Europe's electricity system is being rebuilt around renewables, electrification and decentralised generation, yet much of the machinery that monitors and controls it predates that shift. SCADA platforms, remote terminal units (RTUs) and substation controllers installed for a centralised, fossil-fuelled grid are now expected to coordinate millions of distributed assets in real time. According to the European Commission (2023), around 40 percent of Europe's distribution grids are over 40 years old, and the control systems layered on top of them are often just as dated.
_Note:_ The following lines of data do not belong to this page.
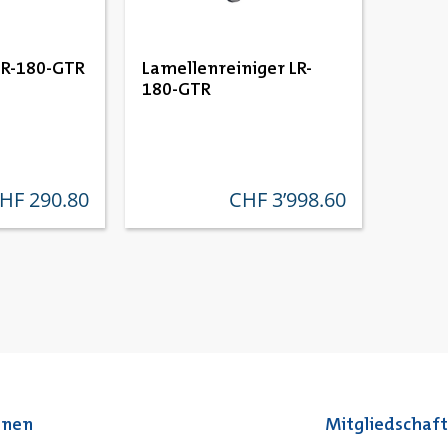
LR-180-GTR
Lamellenreiniger LR-
180-GTR
HF 290.80
CHF 3’998.60
gulärer preis:
regulärer preis:
onen
Mitgliedschaf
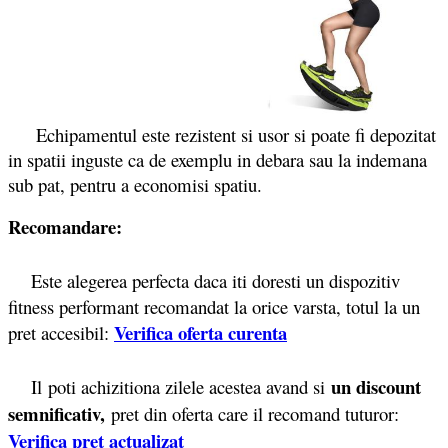
Echipamentul este rezistent si usor si poate fi depozitat
in spatii inguste ca de exemplu in debara sau la indemana
sub pat, pentru a economisi spatiu.
Recomandare:
Este alegerea perfecta daca iti doresti un dispozitiv
fitness performant recomandat la orice varsta, totul la un
Verifica oferta curenta
pret accesibil:
un discount
Il poti achizitiona zilele acestea avand si
semnificativ
,
pret din oferta care il recomand tuturor:
Verifica pret actualizat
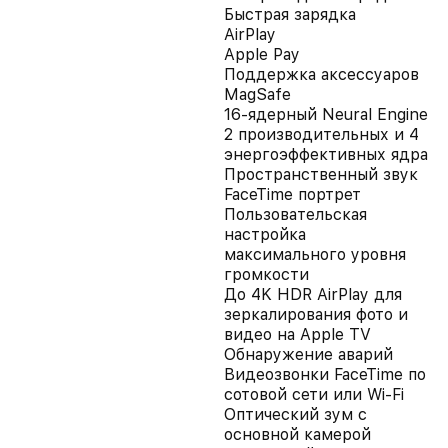
Быстрая зарядка
AirPlay
Apple Pay
Поддержка аксессуаров
MagSafe
16-ядерный Neural Engine
2 производительных и 4
энергоэффективных ядра
Пространственный звук
FaceTime портрет
Пользовательская
настройка
максимального уровня
громкости
До 4K HDR AirPlay для
зеркалирования фото и
видео на Apple TV
Обнаружение аварий
Видеозвонки FaceTime по
сотовой сети или Wi‑Fi
Оптический зум с
основной камерой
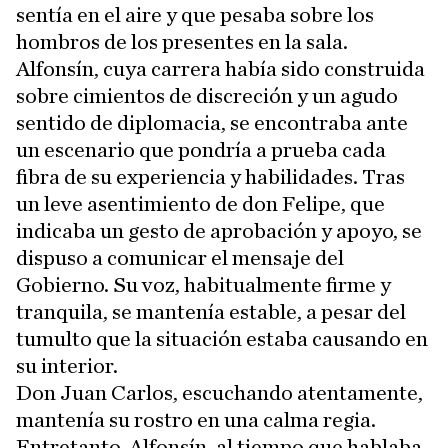
sentía en el aire y que pesaba sobre los
hombros de los presentes en la sala.
Alfonsín, cuya carrera había sido construida
sobre cimientos de discreción y un agudo
sentido de diplomacia, se encontraba ante
un escenario que pondría a prueba cada
fibra de su experiencia y habilidades. Tras
un leve asentimiento de don Felipe, que
indicaba un gesto de aprobación y apoyo, se
dispuso a comunicar el mensaje del
Gobierno. Su voz, habitualmente firme y
tranquila, se mantenía estable, a pesar del
tumulto que la situación estaba causando en
su interior.
Don Juan Carlos, escuchando atentamente,
mantenía su rostro en una calma regia.
Entretanto, Alfonsín, al tiempo que hablaba,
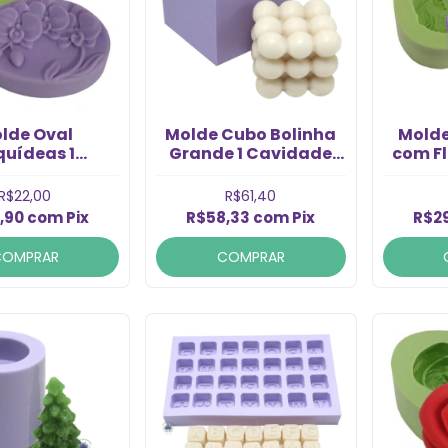
lde Oval
Molde Cubo Bolinha
Molde
quídeas 1
Grande 1 Cavidade
com Fl
dade (1un)
(1un)
R$22,00
R$61,40
,90
com
Pix
R$58,33
com
Pix
R$2
COMPRAR
COMPRAR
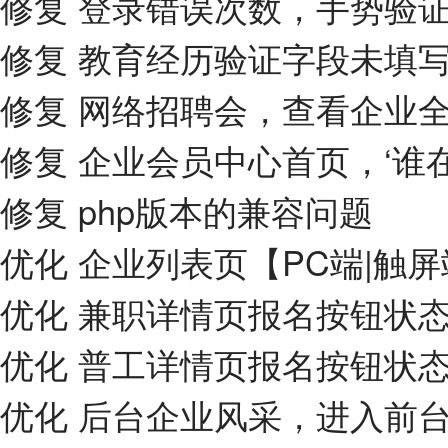
修复 登录错误次数，手势验
修复 教育经历验证字段未填
修复 网络招聘会，查看企业
修复 企业会员中心首页，‘谁
修复 php版本的兼容问题
优化 企业列表页【PC端|触
优化 兼职详情页报名按钮状
优化 普工详情页报名按钮状
优化 后台企业风采，进入前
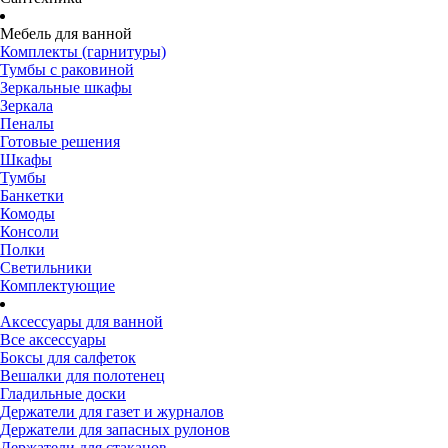
Мебель для ванной
Комплекты (гарнитуры)
Тумбы с раковиной
Зеркальные шкафы
Зеркала
Пеналы
Готовые решения
Шкафы
Тумбы
Банкетки
Комоды
Консоли
Полки
Светильники
Комплектующие
Аксессуары для ванной
Все аксессуары
Боксы для салфеток
Вешалки для полотенец
Гладильные доски
Держатели для газет и журналов
Держатели для запасных рулонов
Держатели для стаканов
For transmission and distribution system operators across Denmark, the Nordics and the DACH region, this creates a difficult question. Modernising operational technology (OT) cannot mean switching the grid off, and replacing everything at once is neither affordable nor safe. The realistic path is a phased modernisation of SCADA and RTU estates that improves visibility, interoperability and security while keeping supply uninterrupted.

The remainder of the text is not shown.